I chose Two Girls, Fat and Thin for our book club (The League of Unreliable Narrators, aka #Chicagiforifiction) because I hadn't read any Mary Gaitskill, and I'd heard good things about both this, her debut novel, and her breakout short story collection, Bad Behavior. I didn't know much except that it had some pretty explicit S&M, and was partially about an Ayn Rand-like writer and political thinker named Anna Granite. So, off we went into the woods of self-hate and Definitism.
To start with, the Rand stuff is on the nose, so literally ported from both the literature and the beliefs of the most revered saint among American assholes, it could only have been changed in name due to threats of lawsuit. I would have loved if Gaitskill had tweaked the mythology a bit, but it's pretty much a 1:1 conversion.
With that as a backdrop, we get the account of Dorothy Never (born Dorothy Footie), a devout follower of Anna Granite, and journalist Justine Shade, who is working on an expose of the since-repudiated Definitist movement.
This is all in the first 30 pages. The two have a meeting, and it's clear that 1. Justine isn't in it to show the world how misunderstood the poor Definitists are, and 2. Dorothy thinks that's exactly what Justine is doing. They leave with those contrasting thoughts in their head, and that's the last of the present we see for quite some time.
Gaitskill sends us back 18 to 20 years, to the childhoods of both Dorothy and Justine, in a long, long, LONG section intended to give the background of how these two people became who they are. Both are both victims of abuse (Justine was molested by a friend of her father's; Dorothy by her own father, repeatedly, for years), and both spent time not only as victim but also as aggressor. The book is full of long, lurid, disquieting sections about the brutality of girl cliques, everyone either tormenting physically or emotionally, often to the point of suicide or relocation to a new school. Gaitskill is unforgiving here, and the girls' childhoods, which often blur together (on purpose, I suspect), are full of domineering fathers, heaps of abuse, and coping mechanisms that often include transferring that abuse to people even weaker. And not only is it hard reading, there is a LOT of it. It wouldn't have taken more than adding a hundred extra pages to cut this section out of the novel and making it its own gruesome little coming-of-age novel.

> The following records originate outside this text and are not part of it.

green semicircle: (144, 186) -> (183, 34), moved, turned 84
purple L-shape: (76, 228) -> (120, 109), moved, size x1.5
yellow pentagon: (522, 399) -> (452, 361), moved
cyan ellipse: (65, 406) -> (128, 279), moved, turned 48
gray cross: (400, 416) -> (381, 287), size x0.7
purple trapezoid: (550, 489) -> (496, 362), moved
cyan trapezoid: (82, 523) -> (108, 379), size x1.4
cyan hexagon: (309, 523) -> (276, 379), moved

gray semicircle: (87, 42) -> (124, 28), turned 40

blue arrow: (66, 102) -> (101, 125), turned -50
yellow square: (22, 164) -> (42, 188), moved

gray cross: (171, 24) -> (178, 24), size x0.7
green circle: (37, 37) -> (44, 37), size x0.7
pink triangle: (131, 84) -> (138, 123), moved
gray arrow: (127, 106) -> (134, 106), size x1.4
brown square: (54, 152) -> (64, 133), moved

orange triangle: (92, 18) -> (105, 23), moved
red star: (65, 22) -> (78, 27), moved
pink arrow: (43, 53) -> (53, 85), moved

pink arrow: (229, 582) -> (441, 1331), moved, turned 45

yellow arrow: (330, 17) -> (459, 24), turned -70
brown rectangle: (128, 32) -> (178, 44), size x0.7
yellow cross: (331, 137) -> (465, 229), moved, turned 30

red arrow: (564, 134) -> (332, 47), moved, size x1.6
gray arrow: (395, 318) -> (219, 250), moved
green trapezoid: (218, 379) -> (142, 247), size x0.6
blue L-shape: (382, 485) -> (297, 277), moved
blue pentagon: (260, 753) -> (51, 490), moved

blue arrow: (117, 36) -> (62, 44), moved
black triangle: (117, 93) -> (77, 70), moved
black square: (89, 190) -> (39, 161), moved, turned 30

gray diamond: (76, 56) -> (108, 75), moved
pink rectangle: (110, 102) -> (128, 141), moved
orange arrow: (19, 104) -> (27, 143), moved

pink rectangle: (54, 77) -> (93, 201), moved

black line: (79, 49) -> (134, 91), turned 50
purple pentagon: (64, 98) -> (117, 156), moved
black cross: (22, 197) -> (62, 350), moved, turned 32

With this much riding on the past, I assumed that, as we return to the present, Gaitskill would use all this fuel like a rocket booster, the pain and loathing of the past guiding the decisions of the present day.
But she never really does. Whether disinterest in the subject or simply the pacing issues of a debut novel, the two parts never really join together. As such, all of the fuel Gaitskill has poured in doesn't fire the rocket into the stratosphere, but causes it to explode on the launch pad.
The interview continues, and Dorothy begins to obsess over Justine and how her article will return Definitism to its rightful place in American thought -- even though Anna Granite has been dead for several years, Dorothy is still a true believer -- while Justine finds herself embroiled in an increasingly dangerous sexual relationship. The S&M sections are gnarly and emphatically in violation of The Rules, so to speak. When the article on Definitism is published, Dorothy reads it, and she isn't happy. Her final encounter with Justine comprises the fever-pitched conclusion to the book. Of that, I won't say any more.
There was a lot I liked here. Despite the explicitness of the coming-of-age section, and its absurd length, I can't think of too many books that have really poked that deep into the heart of adolescent anger and barbarism. If this doesn't look like how you remember junior high and high school, congratulations on having a much better adjusted childhood than I did. Gaitskill shows the ease in which kids, in search of their identity and seeking a step up in the pecking order, fall easily into prejudice, bullying, conformity, and close-mindedness. It wasn't pretty, but I didn't find it lurid or unrealistic, either.
The place where it really falls down is connecting this to the rest of the book. The Definitism article Justine writes is comedically histrionic -- what paper would allow a part-time freelancer with few credits to her name to write a full-length expose of a major political movement more or less unsupervised? The sections we read over Dorothy's shoulder have the marks of an amateur hack, going for easy comparison's like "an encapsulation of the right-wing id gone mad." I mean, fair enough, but where's the *craft*? It doesn't ring true, unless it's meant to be a half-assed expose. As for the resolution, I was surprised at how sudden it was. After the elongated explanations throughout the book, all the development of motives and shared histories, the last 15 pages have the feel of "five minutes until pencils down, class." It just lands with a wet thud. It doesn't belong as the cap to such an otherwise potent, if uneven, narrative. The writing is tremendous (and even funny, on occasion) everywhere but at the very end.
I can't say I entirely enjoyed this (and I don't expect I'll ever read it again), but I admired an awful lot of it, even if I did so with fingers half over my eyes. It's a rough go, but its biggest sin is that it doesn't really do all that much with all the atrocity. We had a lot to discuss at our book club (including W's great tagline: "At last, the book the answers the age-old question, 'What Kind of Sick Fuck Reads Ayn Rand?'"), but nobody really came away feeling very good about the whole thing.